At the User Group track during this year’s NI Days, engineers and scientists heard from talented LabVIEW software developers discussing the lessons they had learnt from many years of projects implementing solutions with high quality LabVIEW software.
James McNally discussed some of the practical lessons he has learnt, and which he now applies to his software development processes when using LabVIEW Object Oriented Programming.
James’ lessons included:
- Code cannot be too modular
James discussed that most LabVIEW developers when starting with LabVIEW classes will often put too much data in a class. He also noted that many developers may be reluctant to create more small classes due to a perceived overhead in time taken to create a new class. James e gave some examples of using nested classes to simplify logic within classes and to make more reusable code.
- Take a top down approach when designing classes
This is a lesson that we have experienced in our software development team at Metis Automation. When creating modular code, the top level modules should have no details or data from any of the lower level implementing layers.
For example, if a production control application needs to change the state of a machine interlock, actuated via an output on a PLC, the top level production control module should not have any details about the physical output channel on the PLC. That information should be held solely in the module that interfaces with the PLC. The top level production control module should just send a message down to lower implementation layers requesting a change in state of the machine interlock.

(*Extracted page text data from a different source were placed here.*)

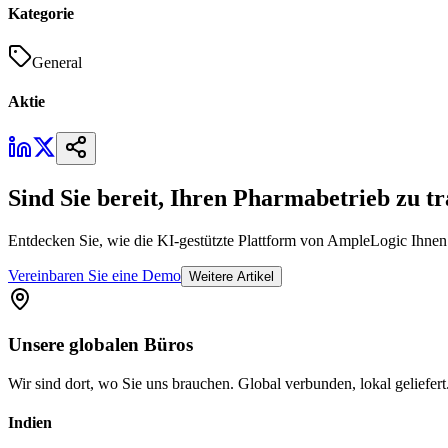
Kategorie
General
Aktie
Sind Sie bereit, Ihren Pharmabetrieb zu t
Entdecken Sie, wie die KI-gestützte Plattform von AmpleLogic Ihnen d
Vereinbaren Sie eine Demo
Weitere Artikel
Unsere
globalen
Büros
Wir sind dort, wo Sie uns brauchen. Global verbunden, lokal geliefert
Indien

By ensuring that no controls or data is duplicated between these layers also ensures that the problem of classes becoming locked can be avoided. Classes become locked when their data is loaded into multiple application instances. For example, on a Windows Host and on a RT controller. A way around this is to ensure that both applications use different controls, and do not share any references, enums or typ defs.
- Learn from others
James recommended learning the language of OO developers in other languages so that LabVIEW developers can learn from their experience and lessons. He recommended Code Complete as a great resource for Object Oriented design and general software development lessons.
- Test, Develop and Refactor
James is passionate about Unit Testing and Test Driven Design, he showed us how his software development process now invokes creating Unit Test code for each of the code modules that he creates. Test Driven Design then takes this a step further, as you are encouraged to create code until your test passes, then go back and refactor your code to remove any unnecessary functions or improve the style of code that you have created.
Following these principles helps you to create software that is modular, easy to maintain and easy to modify.
Simon Carter then discussed client server applications in LabVIEW, using the Asynchronous Call feature at Metis Automation, we typically use the Asynchronous Call to launch multiple User Interfaces in sub panels. Simon’s presentation showed how this feature can be used to launch multiple client listener applications to create a flexible and powerful client server application.
Chris Woodhams finally covered the use of 3rd Party Tools for LabVIEW software development, and focuses on some tool his team’s uses in their software development processes.
Chris had used the National Instruments produces STM toolkit for TCP/IP connections in LabVIEW. This provides LabVIEW developers with a ready to use API that handles connecting to multiple devices across a Ethernet network. It looks like a great tool to speed the development cycle for LabVIEW developers.
Chris also pointed out some useful features in the Open G toolkit, including advanced file read functions and array sorting VIs.
The main benefits of the Tools Network and all of here tools is that it can increase the productivity of your software development team by using already proven and tested code modules.